Over the past decade, Americans have lived beyond their means and their country, the world's biggest economy, has racked up whopping debts and budget deficits due to unbridled binge spending and overconsumption.
During President Barack Obama's first four-year term, the U.S. government's budget deficit never stayed below 1 trillion U.S. dollars, while its public debt swelled to nearly 16.4 trillion dollars. Uncle Sam now saddles every American with roughly 51,000 dollars in federal debt, more than the average mean wage for Americans in 2011.
The fiscal issue can be much thornier when entangled with irresponsible partisan politics, which led to a disturbing "fiscal cliff" drama in Washington with global ripple effects.
Though the danger of Washington falling off the "fiscal cliff" has been temporarily averted, a replay remains possible and the path to fiscal sustainability is set to be bumpy.

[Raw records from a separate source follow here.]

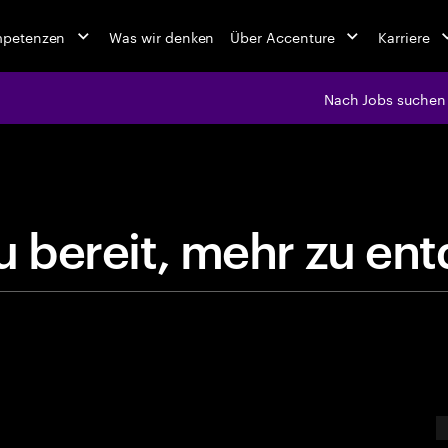
mpetenzen
Was wir denken
Über Accenture
Karriere
Nach Jobs suchen
jobs at Ac
s
t
d
u
b
e
r
e
i
t
,
m
e
h
r
z
u
E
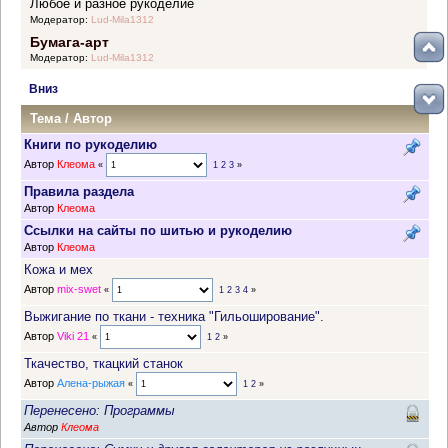
Любое и разное рукоделие
Модератор:
Lud-Mila1312
Бумага-арт
Модератор:
Lud-Mila1312
Вниз
Тема
/
Автор
Книги по рукоделию
Автор
Клеома
«
1
2
3
»
Правила раздела
Автор
Клеома
Ссылки на сайты по шитью и рукоделию
Автор
Клеома
Кожа и мех
Автор
mix-swet
«
1
2
3
4
»
Выжигание по ткани - техника "Гильоширование".
Автор
Viki 21
«
1
2
»
Ткачество, ткацкий станок
Автор
Алена-рыжая
«
1
2
»
Перенесено: Программы
Автор
Клеома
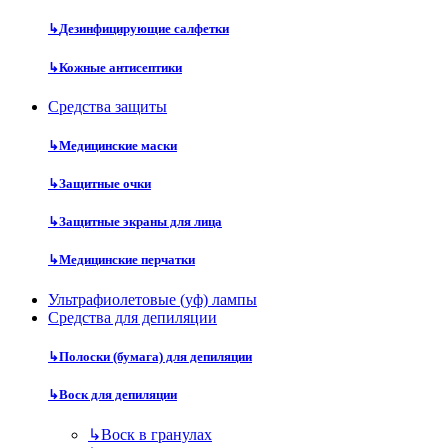
↳
Дезинфицирующие салфетки
↳
Кожные антисептики
Средства защиты
↳
Медицинские маски
↳
Защитные очки
↳
Защитные экраны для лица
↳
Медицинские перчатки
Ультрафиолетовые (уф) лампы
Средства для депиляции
↳
Полоски (бумага) для депиляции
↳
Воск для депиляции
↳
Воск в гранулах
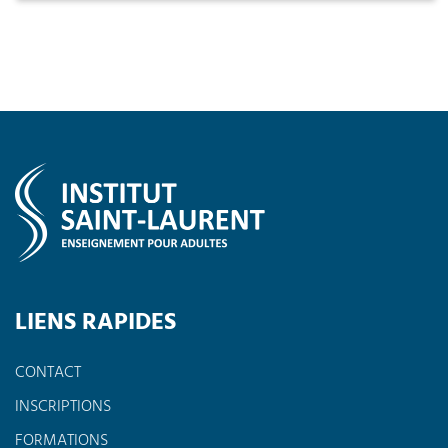
LIENS RAPIDES
CONTACT
INSCRIPTIONS
FORMATIONS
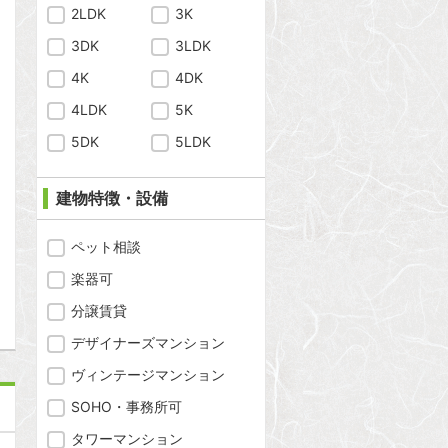
問合わせ
2LDK
3K
3DK
3LDK
4K
4DK
4LDK
5K
問合わせ
5DK
5LDK
建物特徴・設備
問合わせ
ペット相談
楽器可
分譲賃貸
デザイナーズマンション
ヴィンテージマンション
SOHO・事務所可
タワーマンション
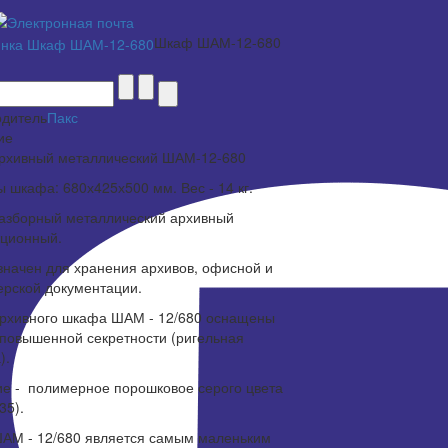
Шкаф ШАМ-12-680
одитель
Пакс
ие
рхивный металлический ШАМ-12-680
 шкафа: 680х425х500 мм. Вес - 14 кг.
азборный металлический архивный
кционный.
начен для хранения архивов, офисной и
ерской документации.
рхивного шкафа ШАМ - 12/680 оснащены
повышенной секретности (ригельная
).
е - полимерное порошковое серого цвета
35).
АМ - 12/680 является самым маленьким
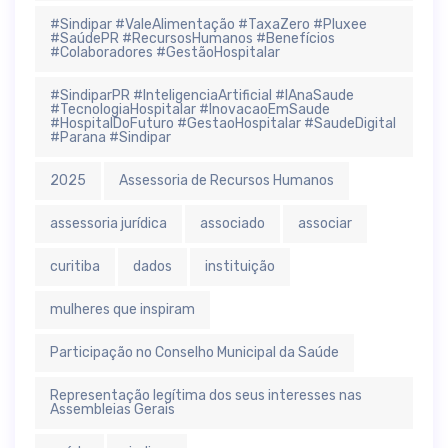
#Sindipar #ValeAlimentação #TaxaZero #Pluxee
#SaúdePR #RecursosHumanos #Benefícios
#Colaboradores #GestãoHospitalar
#SindiparPR #InteligenciaArtificial #IAnaSaude
#TecnologiaHospitalar #InovacaoEmSaude
#HospitalDoFuturo #GestaoHospitalar #SaudeDigital
#Parana #Sindipar
2025
Assessoria de Recursos Humanos
assessoria jurídica
associado
associar
curitiba
dados
instituição
mulheres que inspiram
Participação no Conselho Municipal da Saúde
Representação legítima dos seus interesses nas
Assembleias Gerais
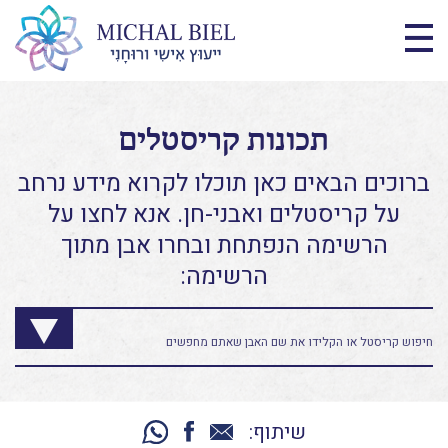
תכונות קריסטלים
ברוכים הבאים כאן תוכלו לקרוא מידע נרחב
על קריסטלים ואבני-חן. אנא לחצו על
הרשימה הנפתחת ובחרו אבן מתוך
הרשימה:
שיתוף:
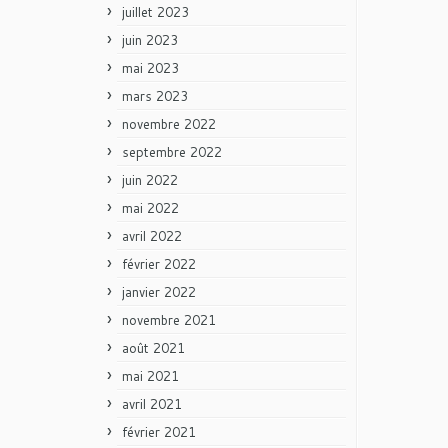
juillet 2023
juin 2023
mai 2023
mars 2023
novembre 2022
septembre 2022
juin 2022
mai 2022
avril 2022
février 2022
janvier 2022
novembre 2021
août 2021
mai 2021
avril 2021
février 2021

The situation is even worse on the European continent, where a sovereign debt crisis has dragged on for more than three years and poses the biggest-ever challenge to their shared currency, the euro.
Unfortunately, debt addiction, like smoking, is a bad habit that is hard to kick. When in the red, short-sighted governments are often tempted to cover the existing fiscal holes by borrowing more and leave a bigger problem to their successors. They shy away from radical reforms which are politically unwelcome, blindly believing they can rely on the last resort -- printing more money.
Japan, which has the highest debt level in the world, was the latest country to follow the steps of the United States to start up the money printing machine.
The Bank of Japan announced on Tuesday that it would switch to an open-ended commitment to buying assets next year, a program resembling the quantitative easing introduced by the U.S. Federal Reserve. The European Central Bank has taken a similar move, but to a lesser extent.
These unconventional measures may provide temporary relief, but their side-effects are evident. They can push up domestic inflation and reduce the motivation to implement structural reforms, which are usually painful but vital for the indebted countries to get rid of their debt addiction and return to a healthy path.
By pumping trillions of dollars into the financial system to shore up their sluggish economies, the developed countries are flooding the world with easy money and thus exporting their own crisis.
This kind of beggar-thy-neighbor practice risks a competitive devaluation among world currencies and a disturbance of capital flow. It may also create asset bubbles and sow the seeds of the next financial storm.
The current crisis tells us that to borrow from the future is a dead end. A more resilient and dynamic world economy has to be built on fiscal sustainability, which can be achieved only if the developed countries abandon their debt addiction and embark on fiscal discipline and structural reforms.